- Task material:
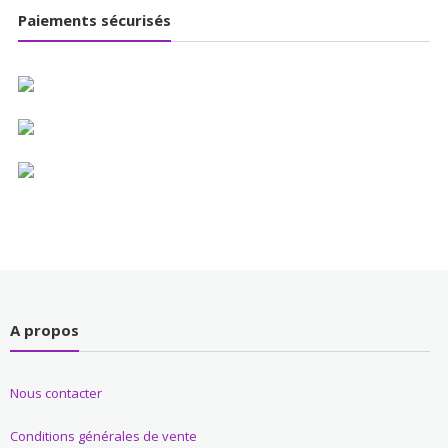
Paiements sécurisés
A propos
Nous contacter
Conditions générales de vente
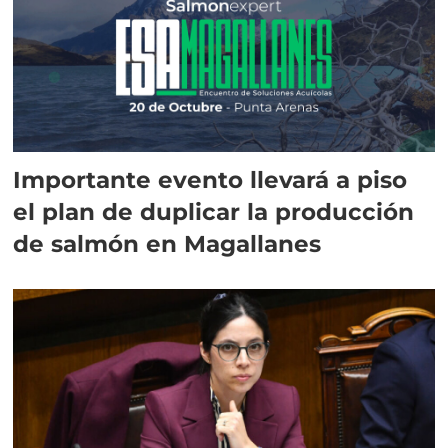
Importante evento llevará a piso
el plan de duplicar la producción
de salmón en Magallanes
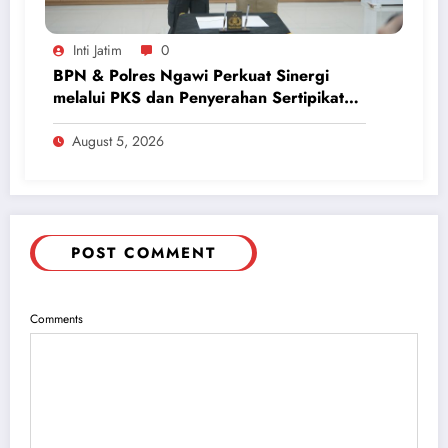
Inti Jatim
0
BPN & Polres Ngawi Perkuat Sinergi
melalui PKS dan Penyerahan Sertipikat
Aset
August 5, 2026
POST COMMENT
Comments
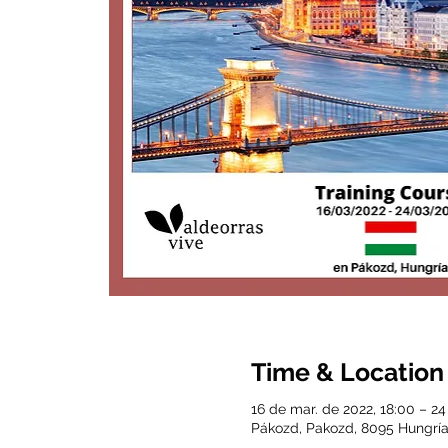
Time & Location
16 de mar. de 2022, 18:00 – 24
Pákozd, Pakozd, 8095 Hungrí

- Problem statement:
Quote the records in their entirety, keeping the wording exact and excluding pictures.

- Written answer:
Paiements sécurisés
A propos
Nous contacter
Conditions générales de vente
Importante evento llevará a piso
el plan de duplicar la producción
de salmón en Magallanes
Inti Jatim
0
BPN & Polres Ngawi Perkuat Sinergi
melalui PKS dan Penyerahan Sertipikat
Aset
August 5, 2026
POST COMMENT
Comments
Time & Location
16 de mar. de 2022, 18:00 – 24
Pákozd, Pakozd, 8095 Hungrí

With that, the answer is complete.